Lider Beşiktaş ile arasındaki puan farkını kapamaya uğraşan Galatasaray, Kayserispor deplasmanına mutlak 3 puan parolasıyla çıktı. Zaten 2 haftadır puan kaybı yaşayan Terim’in öğrencilerinin 1 puan kaybına daha tahammülü yoktu. Ancak karşılarında da Hatay deplasmanında oynadığı futbol ve aldığı 3 puanla dikkat çeken bir Kayserispor vardı.
Konuk takım maça baskılı ve istekli başlamak istedi. Ancak Sivasspor maçındaki yüksek tempo ve oyun akışkanlığı pek yoktu. Kayserispor ise oyunu sahasında kabul ediyor ve kontra fırsatlar arıyordu. Galatasaray adına benim en dikkatimi çeken konu, sarı kırmızılı oyuncuların zeminle arasında yaşanan sıkıntıydı. Kayarak dengesini kaybeden, pasın şiddetini ayarlamakta zorlanan oyuncuların yaşadığı bu sorun sanırım krampon seçimlerinden kaynaklıydı.
İlk yarıda Luyindama’nın yaptığı pas hatası az daha çok pahalıya mal oluyordu. Galatasaray adına o topun Lennon yerine Henrique’nin önünde kalması pozisyonun ucuz atlatılmasını sağladı. Galatasaray kapanan rakibine karşı beklerini çok iyi kullandı. Saracchi ve Yedlin’in dinamizmi, biraz düşük tempoda kalan Galatasaray orta sahasının defolarını da ustaca gizledi. Gedson Fernandes henüz hazır değil, Emre Akbaba 4 maç sonra ilk defa kadrodaydı. Orta sahada bütün yük de Taylan’a kalıyordu. Hal böyle olunca Galatasaray rakibini açmak için beklerin dinamizmine bel bağladı. Bekler de işlerini en iyi şekilde yaptı. Saracchi’nin ortasında Falcao’nun golüyle ilk yarının son dakikalarında perde açıldı.
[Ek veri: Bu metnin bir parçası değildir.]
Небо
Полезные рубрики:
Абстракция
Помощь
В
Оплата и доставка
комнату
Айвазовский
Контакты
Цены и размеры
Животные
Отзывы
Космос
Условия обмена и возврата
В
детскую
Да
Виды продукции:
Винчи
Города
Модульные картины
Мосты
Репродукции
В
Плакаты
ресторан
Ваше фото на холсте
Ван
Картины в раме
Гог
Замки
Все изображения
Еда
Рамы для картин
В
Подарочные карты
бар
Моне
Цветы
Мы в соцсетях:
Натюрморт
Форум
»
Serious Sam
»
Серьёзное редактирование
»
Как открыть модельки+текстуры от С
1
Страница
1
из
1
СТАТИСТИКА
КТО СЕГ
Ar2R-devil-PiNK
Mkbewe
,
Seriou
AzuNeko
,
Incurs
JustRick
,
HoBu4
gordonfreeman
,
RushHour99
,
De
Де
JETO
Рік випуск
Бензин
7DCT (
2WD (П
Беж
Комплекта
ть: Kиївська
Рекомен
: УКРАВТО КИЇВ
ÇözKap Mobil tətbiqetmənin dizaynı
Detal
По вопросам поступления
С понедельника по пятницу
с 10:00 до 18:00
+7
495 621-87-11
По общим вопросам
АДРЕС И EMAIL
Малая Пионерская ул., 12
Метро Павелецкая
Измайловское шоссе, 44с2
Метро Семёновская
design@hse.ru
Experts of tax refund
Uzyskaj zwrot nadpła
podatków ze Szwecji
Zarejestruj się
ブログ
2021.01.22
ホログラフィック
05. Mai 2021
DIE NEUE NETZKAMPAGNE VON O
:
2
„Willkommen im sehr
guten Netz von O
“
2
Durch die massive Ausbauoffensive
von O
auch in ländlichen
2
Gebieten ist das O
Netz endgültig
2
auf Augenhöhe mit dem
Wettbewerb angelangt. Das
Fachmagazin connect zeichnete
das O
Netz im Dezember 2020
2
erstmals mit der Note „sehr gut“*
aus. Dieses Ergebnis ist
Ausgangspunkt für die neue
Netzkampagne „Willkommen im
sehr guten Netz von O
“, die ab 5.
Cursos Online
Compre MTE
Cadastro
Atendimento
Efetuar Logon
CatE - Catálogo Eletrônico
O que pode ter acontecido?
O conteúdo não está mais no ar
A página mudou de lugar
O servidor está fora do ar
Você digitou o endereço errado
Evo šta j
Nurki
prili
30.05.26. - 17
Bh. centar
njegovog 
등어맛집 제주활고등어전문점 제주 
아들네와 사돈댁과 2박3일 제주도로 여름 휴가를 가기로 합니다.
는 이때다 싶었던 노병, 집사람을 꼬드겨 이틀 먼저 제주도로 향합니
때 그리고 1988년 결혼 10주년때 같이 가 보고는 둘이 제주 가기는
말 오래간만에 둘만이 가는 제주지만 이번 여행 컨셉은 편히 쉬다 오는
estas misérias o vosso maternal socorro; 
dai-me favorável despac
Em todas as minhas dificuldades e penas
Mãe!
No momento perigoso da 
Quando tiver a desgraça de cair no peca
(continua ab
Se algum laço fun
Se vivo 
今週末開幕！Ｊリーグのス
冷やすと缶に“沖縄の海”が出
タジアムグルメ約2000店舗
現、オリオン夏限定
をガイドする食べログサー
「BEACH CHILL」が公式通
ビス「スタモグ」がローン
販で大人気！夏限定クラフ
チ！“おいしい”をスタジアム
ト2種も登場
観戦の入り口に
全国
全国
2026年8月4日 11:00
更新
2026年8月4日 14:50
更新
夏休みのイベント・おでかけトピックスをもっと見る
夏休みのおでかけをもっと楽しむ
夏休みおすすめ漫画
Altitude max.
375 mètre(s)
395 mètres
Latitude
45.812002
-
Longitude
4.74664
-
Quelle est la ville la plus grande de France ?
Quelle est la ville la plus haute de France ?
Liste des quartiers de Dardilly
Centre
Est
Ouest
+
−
Kapanan rakibini belki tam kapasiteyle oynayabilse Gedson Fernandes ile kotarabilecek Galatasaray, bütün hikayeyi sahadaki 2 bek oyuncusu üzerinden yazdı. Sağda Yedlin, solda Saracchi, yüksek tempoları, boş koşuları, sıfıra inip orta yapmaları, arkadaşlarına yaptıkları servisleriyle fark yarattı. Ayrıca kapanan tüm rakiplerini de bu ikiliyle zorlayacağını net şekilde gösterdi. Bence maçın adamı da Saracchi’ydi.
İkinci yarıda Kayserispor biraz daha öne çıkarak başladı ancak hücum aksiyonlarını hep Lennon üzerinden şekillendirmeye çalışan ev sahibi ekip, son tercihlerde basit hatalar yapınca golü bir türlü bulamadı. Kayserispor, Lennon’ın getirip diğerlerinin heba etmesine 67 dakika tahammül edebildi. Sırtı dönük top alma becerisiyle öne çıkan Luckassen’İn sahadaki varlığı, atılacak uzun topları direkt Lennon’ın önüne servis etmekti. Bunu da aslında bir kaç defa başardı ancak Kayserispor bu sayılı anlardan golü çıkartamadı.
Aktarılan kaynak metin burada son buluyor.